§ Data for this exercise
=-=-=-=-=

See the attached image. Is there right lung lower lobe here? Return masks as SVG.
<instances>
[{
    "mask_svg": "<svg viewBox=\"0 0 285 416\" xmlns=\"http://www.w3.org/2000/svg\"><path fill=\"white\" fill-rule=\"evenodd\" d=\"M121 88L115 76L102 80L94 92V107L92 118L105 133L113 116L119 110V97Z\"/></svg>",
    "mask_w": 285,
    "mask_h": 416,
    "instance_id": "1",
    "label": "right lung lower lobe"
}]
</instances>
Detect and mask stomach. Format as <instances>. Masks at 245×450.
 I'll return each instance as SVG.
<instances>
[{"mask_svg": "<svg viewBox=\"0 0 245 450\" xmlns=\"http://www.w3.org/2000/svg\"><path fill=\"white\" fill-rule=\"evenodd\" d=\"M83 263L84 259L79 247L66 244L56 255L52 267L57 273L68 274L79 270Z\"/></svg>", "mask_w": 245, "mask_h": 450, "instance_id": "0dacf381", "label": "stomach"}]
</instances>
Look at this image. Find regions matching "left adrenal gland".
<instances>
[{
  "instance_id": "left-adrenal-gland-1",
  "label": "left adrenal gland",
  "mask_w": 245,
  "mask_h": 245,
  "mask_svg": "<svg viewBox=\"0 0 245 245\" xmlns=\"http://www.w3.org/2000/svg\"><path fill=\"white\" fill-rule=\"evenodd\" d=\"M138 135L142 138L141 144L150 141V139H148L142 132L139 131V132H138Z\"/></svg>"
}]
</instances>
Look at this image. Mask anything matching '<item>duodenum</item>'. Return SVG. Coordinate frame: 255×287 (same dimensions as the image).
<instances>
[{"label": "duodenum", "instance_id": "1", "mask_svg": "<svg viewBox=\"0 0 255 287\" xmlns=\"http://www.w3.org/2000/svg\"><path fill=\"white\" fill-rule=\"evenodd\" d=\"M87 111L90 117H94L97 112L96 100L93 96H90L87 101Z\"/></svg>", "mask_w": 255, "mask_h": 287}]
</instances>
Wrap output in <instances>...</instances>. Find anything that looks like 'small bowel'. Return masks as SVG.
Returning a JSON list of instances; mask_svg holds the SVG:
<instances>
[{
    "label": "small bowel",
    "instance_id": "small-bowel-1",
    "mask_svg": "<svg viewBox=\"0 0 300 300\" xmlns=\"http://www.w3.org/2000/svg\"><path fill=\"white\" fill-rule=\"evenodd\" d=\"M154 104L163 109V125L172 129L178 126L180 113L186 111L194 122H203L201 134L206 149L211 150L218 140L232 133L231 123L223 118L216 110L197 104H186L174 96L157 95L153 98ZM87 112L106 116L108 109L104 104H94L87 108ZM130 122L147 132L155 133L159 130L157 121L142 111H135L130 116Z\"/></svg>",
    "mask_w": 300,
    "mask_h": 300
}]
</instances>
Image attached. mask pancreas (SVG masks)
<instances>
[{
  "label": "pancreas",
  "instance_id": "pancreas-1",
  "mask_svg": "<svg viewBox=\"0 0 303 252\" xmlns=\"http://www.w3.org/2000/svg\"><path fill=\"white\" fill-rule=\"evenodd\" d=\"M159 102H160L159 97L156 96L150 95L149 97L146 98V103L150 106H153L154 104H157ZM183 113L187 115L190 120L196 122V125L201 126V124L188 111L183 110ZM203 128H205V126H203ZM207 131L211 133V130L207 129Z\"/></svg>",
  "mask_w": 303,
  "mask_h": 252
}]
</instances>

=-=-=-=-=

§ What you should do
A verbatim copy of every entry is required.

§ Answer section
See the attached image. Is there right lung lower lobe here? Return masks as SVG.
<instances>
[{
    "mask_svg": "<svg viewBox=\"0 0 285 416\" xmlns=\"http://www.w3.org/2000/svg\"><path fill=\"white\" fill-rule=\"evenodd\" d=\"M121 88L115 76L102 80L94 92V107L92 118L105 133L113 116L119 110V97Z\"/></svg>",
    "mask_w": 285,
    "mask_h": 416,
    "instance_id": "1",
    "label": "right lung lower lobe"
}]
</instances>
Detect and mask stomach. Format as <instances>. Masks at 245×450.
 I'll return each instance as SVG.
<instances>
[{"mask_svg": "<svg viewBox=\"0 0 245 450\" xmlns=\"http://www.w3.org/2000/svg\"><path fill=\"white\" fill-rule=\"evenodd\" d=\"M83 263L84 259L79 247L66 244L56 255L52 267L57 273L68 274L79 270Z\"/></svg>", "mask_w": 245, "mask_h": 450, "instance_id": "0dacf381", "label": "stomach"}]
</instances>
Look at this image. Find regions matching "left adrenal gland".
<instances>
[{
  "instance_id": "left-adrenal-gland-1",
  "label": "left adrenal gland",
  "mask_w": 245,
  "mask_h": 245,
  "mask_svg": "<svg viewBox=\"0 0 245 245\" xmlns=\"http://www.w3.org/2000/svg\"><path fill=\"white\" fill-rule=\"evenodd\" d=\"M138 135L142 138L141 144L150 141V139H148L142 132L139 131V132H138Z\"/></svg>"
}]
</instances>
Look at this image. Mask anything matching '<item>duodenum</item>'. Return SVG. Coordinate frame: 255×287 (same dimensions as the image).
<instances>
[{"label": "duodenum", "instance_id": "1", "mask_svg": "<svg viewBox=\"0 0 255 287\" xmlns=\"http://www.w3.org/2000/svg\"><path fill=\"white\" fill-rule=\"evenodd\" d=\"M87 111L90 117H94L97 112L96 100L93 96H90L87 101Z\"/></svg>", "mask_w": 255, "mask_h": 287}]
</instances>
Wrap output in <instances>...</instances>. Find anything that looks like 'small bowel'. Return masks as SVG.
Returning a JSON list of instances; mask_svg holds the SVG:
<instances>
[{
    "label": "small bowel",
    "instance_id": "small-bowel-1",
    "mask_svg": "<svg viewBox=\"0 0 300 300\" xmlns=\"http://www.w3.org/2000/svg\"><path fill=\"white\" fill-rule=\"evenodd\" d=\"M154 104L163 109V125L172 129L178 126L180 113L186 111L194 122H203L201 134L206 149L211 150L218 140L232 133L231 123L223 118L216 110L197 104H186L174 96L157 95L153 98ZM87 112L106 116L108 109L104 104H94L87 108ZM130 122L147 132L155 133L159 130L157 121L142 111H135L130 116Z\"/></svg>",
    "mask_w": 300,
    "mask_h": 300
}]
</instances>
Image attached. mask pancreas (SVG masks)
<instances>
[{
  "label": "pancreas",
  "instance_id": "pancreas-1",
  "mask_svg": "<svg viewBox=\"0 0 303 252\" xmlns=\"http://www.w3.org/2000/svg\"><path fill=\"white\" fill-rule=\"evenodd\" d=\"M159 102H160L159 97L156 96L150 95L149 97L146 98V103L150 106H153L154 104H157ZM183 113L187 115L190 120L196 122V125L201 126V124L188 111L183 110ZM203 128H205V126H203ZM207 131L211 133V130L207 129Z\"/></svg>",
  "mask_w": 303,
  "mask_h": 252
}]
</instances>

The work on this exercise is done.